I'm sorry about the case Greg, there are some things that will never make sense but I hope that some education for others can come out of such a sad thing even if that doesn't actually help the victim.

I hope you've had an ok day John :-)

Greg Lestrade said...

Sure does.

Every time I see a kid getting smacked about by a parent I just want to ask if they think that's a brilliant lesson to be teaching - that if someone's doing something you don't like, it's okay just to hurt them.

Sally has just brought me a sandwich and stood over me glaring until I ate some. You been giving her glaring tutorials?

John H. D. Watson said...

Yeah. Makes you unbelievably sad and angry all at once.

Ha. Yes, I was thinking of opening a school - she's my first student.

Greg Lestrade said...

She said you give her lessons via Skype on her days off. I actually believe it.

Sherlock wants us to try a wartime recipe at the weekend. Maybe help him find something online that doesn't sound too inedible or unhealthy?

John H. D. Watson said...

I will do my best. He said after school today that we might have had to guard the allotment with pitchforks if we'd lived back then... I think he wanted to try it now.

Anonymous said...

Mayonnaise chocolate cake has lots of recipes around. And I ran across a video called two cooks and a cabbage on youtube this morning.

rsf

REReader said...

Would people have wanted to use up their sugar rations in a cake, though? There'd be none left for tea!

Sherlock said...

I want to make potato scones

Sherlock said...

AND CHEESE PUDDING.

Anonymous said...

That sounds tasty!

Greg Lestrade said...

Both those things sound...possible and vaguely edible. So we'll have a look and maybe you and Mycroft can make them together at the weekend?

I'll be home in a bit.

John H. D. Watson said...

Both those things sound...possible and vaguely edible

Heh. A ringing endorsement.

Greg Lestrade said...

I thought he'd want spam again!

Greg Lestrade said...

having checked recipes, both things are fine. I think :)

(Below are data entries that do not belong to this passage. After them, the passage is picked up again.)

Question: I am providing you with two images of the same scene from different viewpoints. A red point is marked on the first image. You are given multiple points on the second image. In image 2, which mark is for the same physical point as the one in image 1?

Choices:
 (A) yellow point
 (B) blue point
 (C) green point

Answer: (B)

Sherlock has wandered off to pick Mrs H's brain.

REReader said...

And did Mrs H come up with any suggestions that Sherlock preferred over potato scones and cheese pudding? :)

Greg Lestrade said...

There is currently nothing in the world he wants more than cheese pudding, it would seem.

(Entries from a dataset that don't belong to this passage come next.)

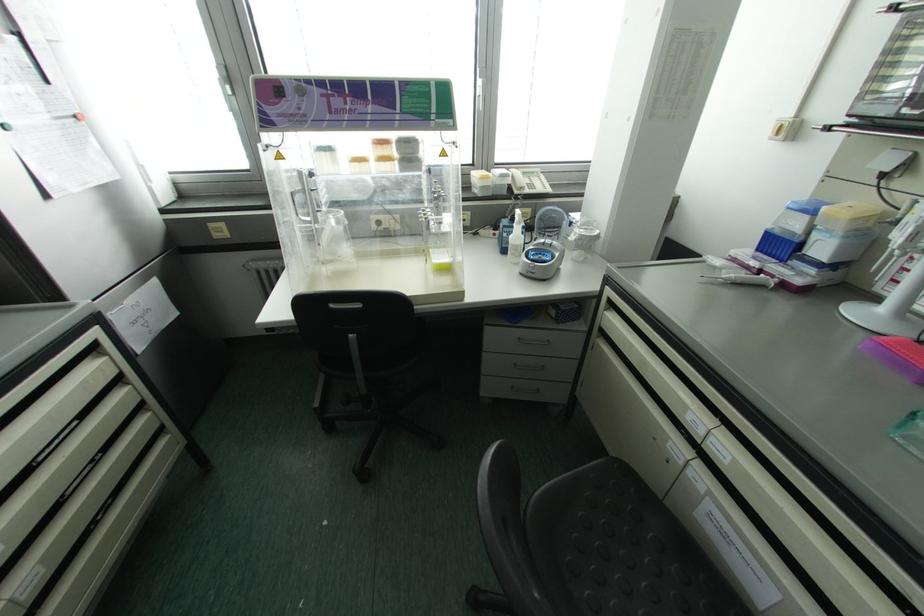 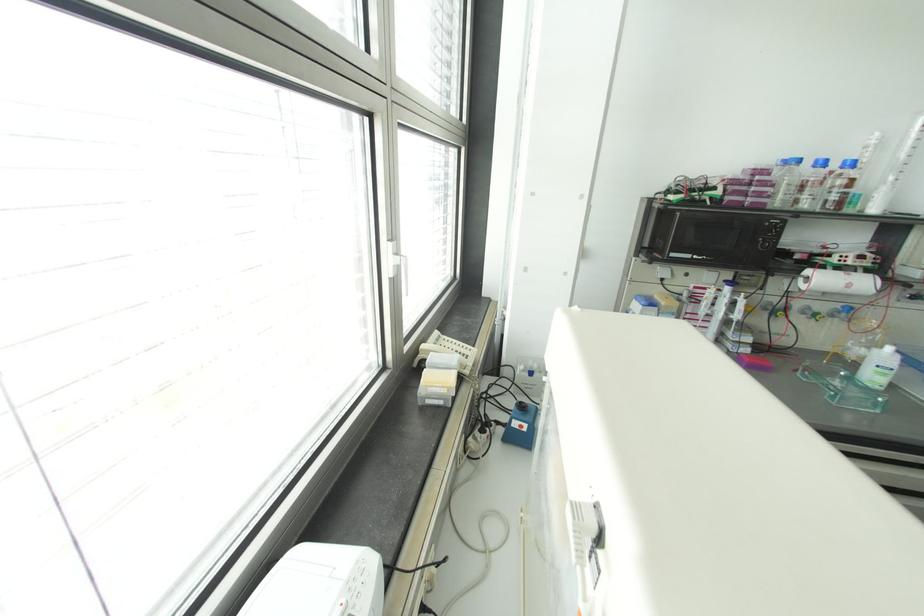 Question: I am providing you with two images of the same scene from different viewpoints. After the viewpoint changes to image2, which objects are now occluded?

Choices:
 (A) white wash bottle
 (B) recessed drawer handle
 (C) black sandal
 (D) bottle with blue cap

Answer: (B) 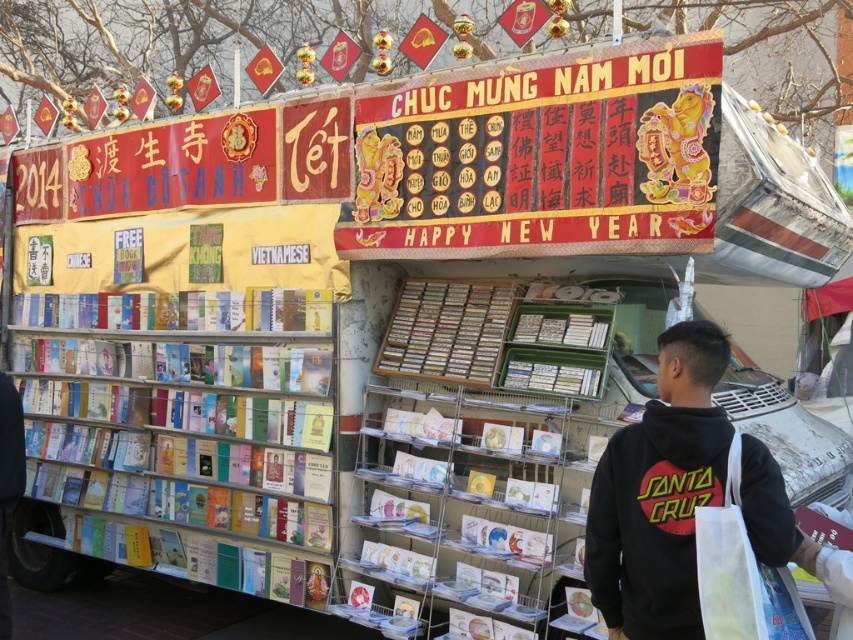 What are the coordinates of `white plastic bookshelf at left` in the screenshot? It's located at (183, 451).

Is white plastic bookshelf at left shorter than black cotton hoodie at center?

Incorrect, white plastic bookshelf at left's height does not fall short of black cotton hoodie at center's.

What do you see at coordinates (183, 451) in the screenshot? I see `white plastic bookshelf at left` at bounding box center [183, 451].

Locate an element on the screen. The image size is (853, 640). white plastic bookshelf at left is located at coordinates (183, 451). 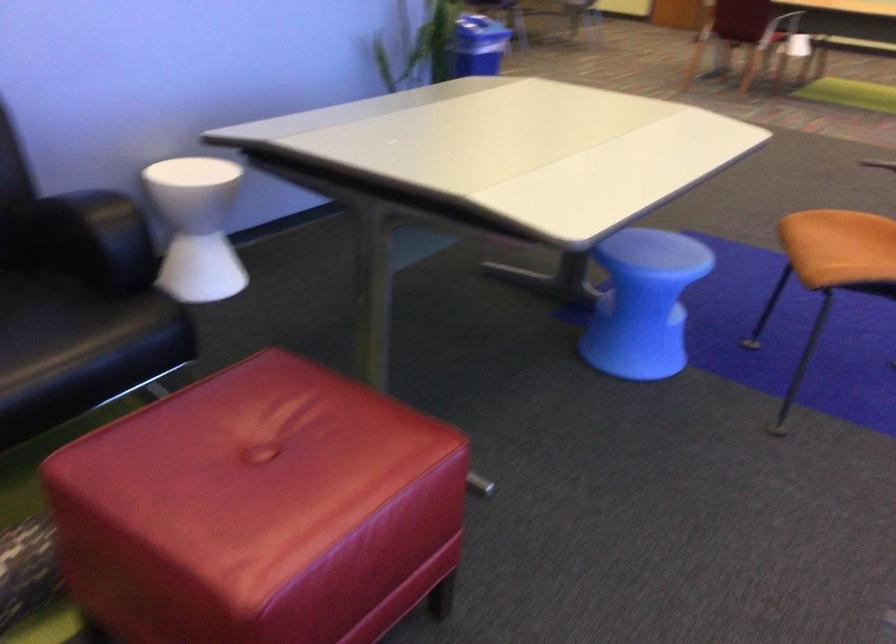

I fear he wants our cheese pudding to be rather...cheesier than a war time cheese pudding, though. We'll see how that goes... Mycroft might lay down the law on authenticity.

Joolz said...

Why don't you make two - an authentic one to show him how it would have been for people during rationing and a more extravagant one to satisfy his cheese craving (or attempt to!). It might bring it home to him a bit more about the differences between now and war time.

pandabob said...

I hope today is better than yesterday sounded Greg and I hope your day is going ok John :-)

Greg Lestrade said...

Joolz - because I know which one he'd then eat and which one The rest of us would end up with ;)

We can all have authentic to start with, and make it a bit nicer next time we have it if he likes it

pandabob said...

So was it better Greg? I hope its nearly over either way :-)

How was school Sherlock?

REReader said...

Everyone's been very quiet today--I hope because it was a basically good day.

Did you learn more about the war in school, Sherlock? Are any of your classmates planning to try out some wartime-type meals?

Greg Lestrade said...

Just incredibly busy. But yes, home soon.